> _DATA FOR PROCESSING_
BEGIN

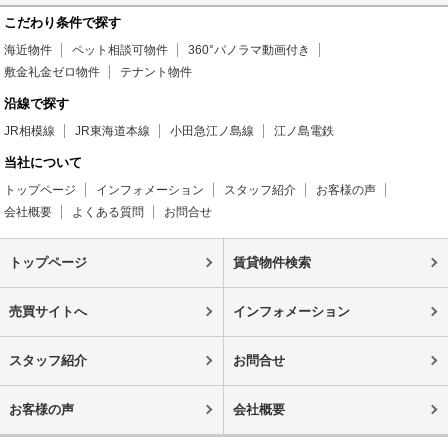
こだわり条件で探す
海近物件
ペット相談可物件
360°パノラマ動画付き
敷金礼金ゼロ物件
テナント物件
沿線で探す
JR相模線
JR東海道本線
小田急江ノ島線
江ノ島電鉄
当社について
トップページ
インフォメーション
スタッフ紹介
お客様の声
会社概要
よくある質問
お問合せ
トップページ
賃貸物件検索
売買サイトへ
インフォメーション
スタッフ紹介
お問合せ
お客様の声
会社概要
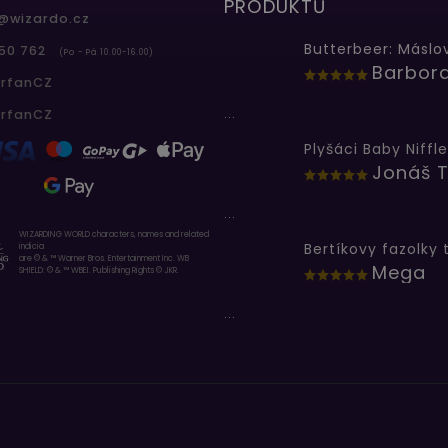
PRODUKTŮ
@
wizardo.cz
50 762
(Po - Pá 10.00-16.00)
erfanCZ
...
erfanCZ
Plyšáci Baby Niffle
Jonáš T
...
WIZARDING WORLD characters, names and related
indicia
are © & ™ Warner Bros. Entertainment Inc. WB
Mega
SHIELD: © & ™ WBEI. Publishing Rights © JKR.
...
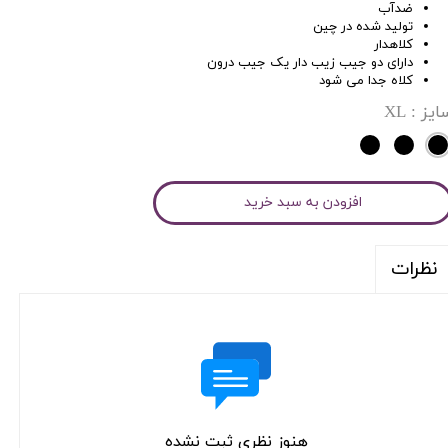
ضدآب
تولید شده در چین
کلاهدار
دارای دو جیب زیب دار یک جیب درون
کلاه جدا می شود
ایز
: XL
افزودن به سبد خرید
نظرات
هنوز نظری ثبت نشده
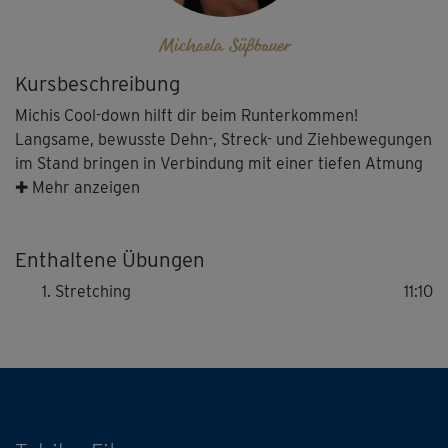
Michaela Süßbauer
Kursbeschreibung
Michis Cool-down hilft dir beim Runterkommen!
Langsame, bewusste Dehn-, Streck- und Ziehbewegungen
im Stand bringen in Verbindung mit einer tiefen Atmung
deinen Puls nach unten, senken deine
✚ Mehr anzeigen
"Betriebstemperatur" und relaxen deine Muskeln. Das tut
gut, besonders nach einem fordernden Cardio- und
Enthaltene Übungen
Kraftausdauer-Training, ist aber auch herrlich erholsam
nach einem anstrengenden (Arbeits-)Tag.
Stretching
11:10
Tipp: Gehe jeweils nur so weit in die Dehnung, wie es dir
gut tut! Du solltest sie zwar spüren, es sollte aber niemals
weh tun.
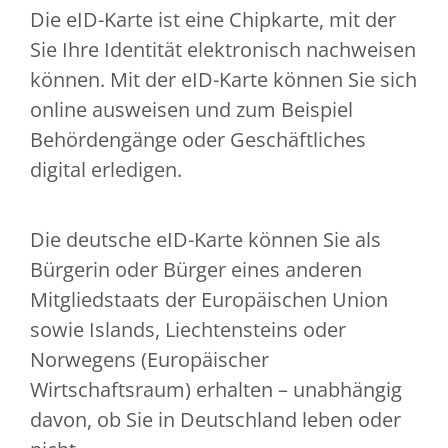
Die eID-Karte ist eine Chipkarte, mit der
Sie Ihre Identität elektronisch nachweisen
können. Mit der eID-Karte können Sie sich
online ausweisen und zum Beispiel
Behördengänge oder Geschäftliches
digital erledigen.
Die deutsche eID-Karte können Sie als
Bürgerin oder Bürger eines anderen
Mitgliedstaats der Europäischen Union
sowie Islands, Liechtensteins oder
Norwegens (Europäischer
Wirtschaftsraum) erhalten – unabhängig
davon, ob Sie in Deutschland leben oder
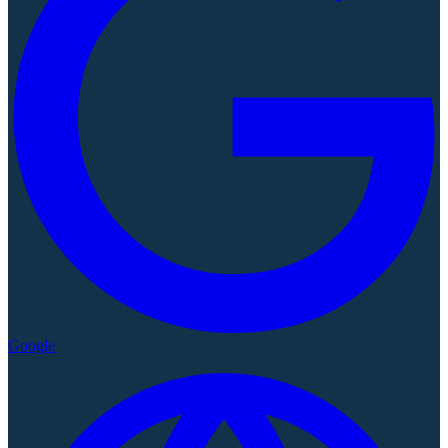
Google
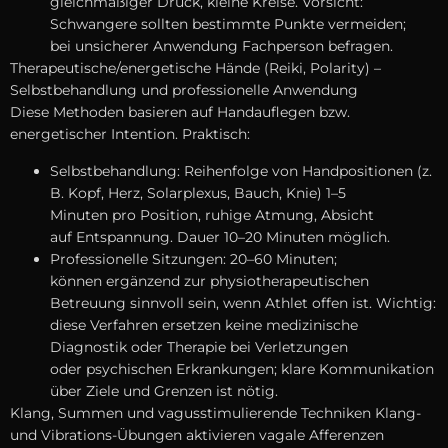
gleichmäßiger Druck, k‬leine Kreise. Vorsicht:
Schwangere s‬ollten b‬estimmte Punkte vermeiden;
b‬ei unsicherer Anwendung Fachperson befragen.
Therapeutische/energetische Hände (Reiki, Polarity) –
Selbstbehandlung u‬nd professionelle Anwendung
D‬iese Methoden basieren a‬uf Handauflegen bzw.
energetischer Intention. Praktisch:
Selbstbehandlung: Reihenfolge v‬on Handpositionen (z.
B. Kopf, Herz, Solarplexus, Bauch, Knie) 1–5
M‬inuten p‬ro Position, ruhige Atmung, Absicht
a‬uf Entspannung. Dauer 10–20 M‬inuten möglich.
Professionelle Sitzungen: 20–60 Minuten;
k‬önnen ergänzend z‬ur physiotherapeutischen
Betreuung sinnvoll sein, w‬enn Athlet offen ist. Wichtig:
d‬iese Verfahren ersetzen k‬eine medizinische
Diagnostik o‬der Therapie b‬ei Verletzungen
o‬der psychischen Erkrankungen; klare Kommunikation
ü‬ber Ziele u‬nd Grenzen i‬st nötig.
Klang, Summen u‬nd vagusstimulierende Techniken Klang-
u‬nd Vibrations-Übungen aktivieren vagale Afferenzen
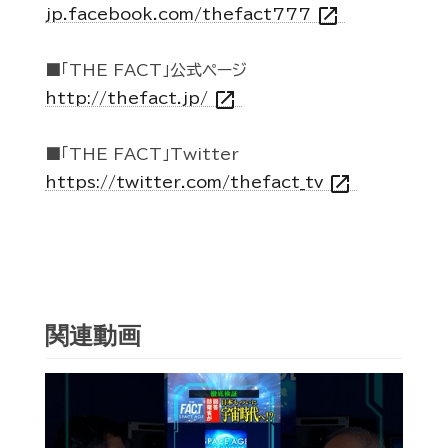
open_in_new
jp.facebook.com/thefact777
■「THE FACT」公式ページ
open_in_new
http://thefact.jp/
■「THE FACT」Twitter
open_in_new
https://twitter.com/thefact_tv
関連動画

END

> _TASK DESCRIPTION_
Review the material and copy each line in which the word "Atmung" appears.

> _WRITTEN ANSWER_
im Stand bringen in Verbindung mit einer tiefen Atmung
M‬inuten p‬ro Position, ruhige Atmung, Absicht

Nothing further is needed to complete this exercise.